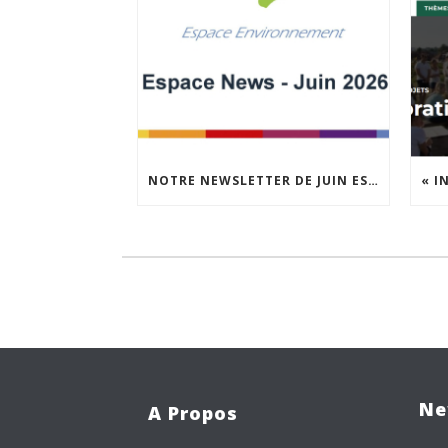
NOTRE NEWSLETTER DE JUIN EST EN LIGNE !
Ne
A Propos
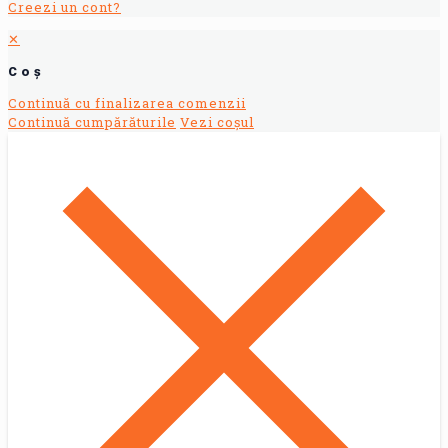
Creezi un cont?
✕
Coș
Continuă cu finalizarea comenzii
Continuă cumpărăturile
Vezi coșul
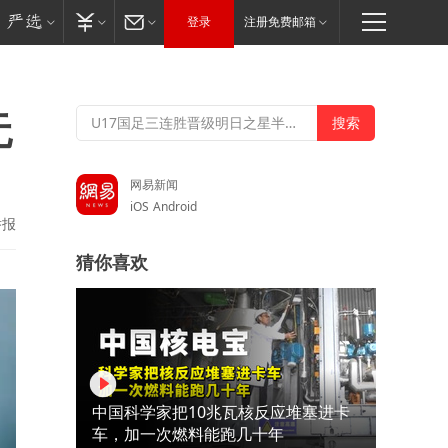
登录
注册免费邮箱
无
网易新闻
iOS
Android
举报
猜你喜欢
中国科学家把10兆瓦核反应堆塞进卡
车，加一次燃料能跑几十年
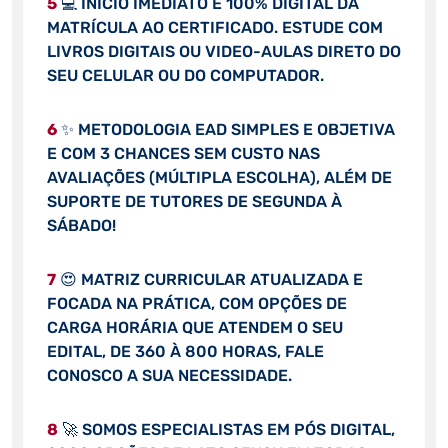
5
💻 INÍCIO IMEDIATO E 100% DIGITAL DA
MATRÍCULA AO CERTIFICADO. ESTUDE COM
LIVROS DIGITAIS OU VIDEO-AULAS DIRETO DO
SEU CELULAR OU DO COMPUTADOR.
6
✨ METODOLOGIA EAD SIMPLES E OBJETIVA
E COM 3 CHANCES SEM CUSTO NAS
AVALIAÇÕES (MÚLTIPLA ESCOLHA), ALÉM DE
SUPORTE DE TUTORES DE SEGUNDA À
SÁBADO!
7
😍 MATRIZ CURRICULAR ATUALIZADA E
FOCADA NA PRÁTICA, COM OPÇÕES DE
CARGA HORÁRIA QUE ATENDEM O SEU
EDITAL, DE 360 À 800 HORAS, FALE
CONOSCO A SUA NECESSIDADE.
8
🚀 SOMOS ESPECIALISTAS EM PÓS DIGITAL,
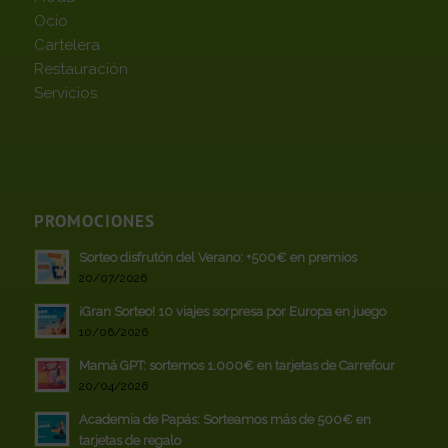
Ocio
Cartelera
Restauración
Servicios
PROMOCIONES
Sorteo disfrutón del Verano: +500€ en premios
20/07/2026
¡Gran Sorteo! 10 viajes sorpresa por Europa en juego
10/06/2026
Mamá GPT: sortemos 1.000€ en tarjetas de Carrefour
20/04/2026
Academia de Papás: Sorteamos más de 500€ en
tarjetas de regalo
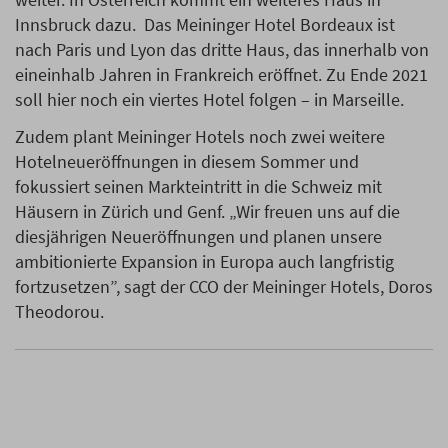
Innsbruck dazu. Das Meininger Hotel Bordeaux ist
nach Paris und Lyon das dritte Haus, das innerhalb von
eineinhalb Jahren in Frankreich eröffnet. Zu Ende 2021
soll hier noch ein viertes Hotel folgen – in Marseille.
Zudem plant Meininger Hotels noch zwei weitere
Hotelneueröffnungen in diesem Sommer und
fokussiert seinen Markteintritt in die Schweiz mit
Häusern in Zürich und Genf. „Wir freuen uns auf die
diesjährigen Neueröffnungen und planen unsere
ambitionierte Expansion in Europa auch langfristig
fortzusetzen”, sagt der CCO der Meininger Hotels, Doros
Theodorou.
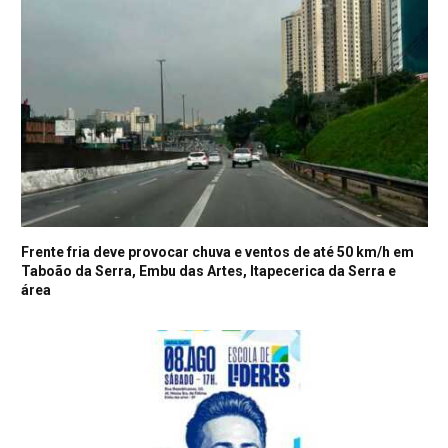
Frente fria deve provocar chuva e ventos de até 50 km/h em
Taboão da Serra, Embu das Artes, Itapecerica da Serra e
área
• • •
EXERCISE OBJECTIVE
Quote exactly, and only, the lines from the one containing "fokussiert seinen Markteintritt" through the last line of the records above, both included; leave out any pictures.

EXERCISE RESPONSE
fokussiert seinen Markteintritt in die Schweiz mit
Häusern in Zürich und Genf. „Wir freuen uns auf die
diesjährigen Neueröffnungen und planen unsere
ambitionierte Expansion in Europa auch langfristig
fortzusetzen”, sagt der CCO der Meininger Hotels, Doros
Theodorou.
Frente fria deve provocar chuva e ventos de até 50 km/h em
Taboão da Serra, Embu das Artes, Itapecerica da Serra e
área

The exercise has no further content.